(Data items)

=== Section Start ===

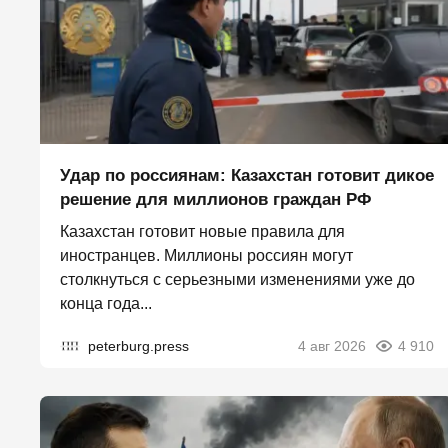
Удар по россиянам: Казахстан готовит дикое
решение для миллионов граждан РФ
Казахстан готовит новые правила для
иностранцев. Миллионы россиян могут
столкнуться с серьезными изменениями уже до
конца года...
peterburg.press
4 авг 2026
4 910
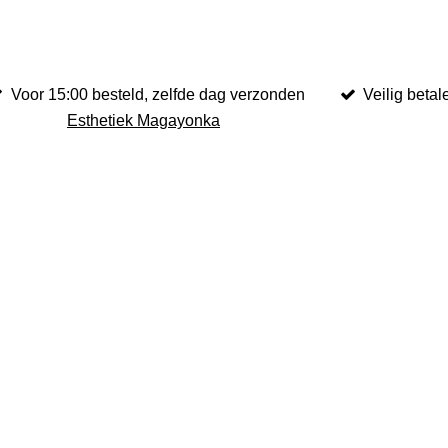
Voor 15:00 besteld, zelfde dag verzonden
Veilig betal
Esthetiek Magayonka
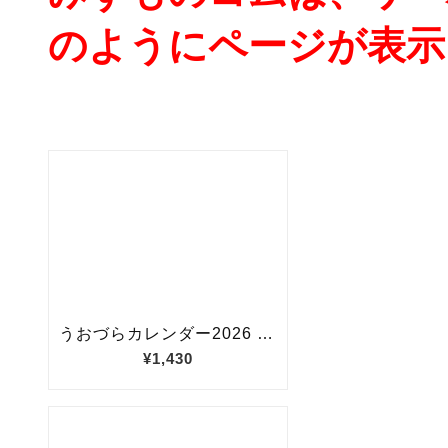
のようにページが表示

=== Section End ===

• REQUIREMENT: Only a number is needed here: the count of lines above that hold the string "готовит".

• SOLUTION TO THE PROBLEM: 2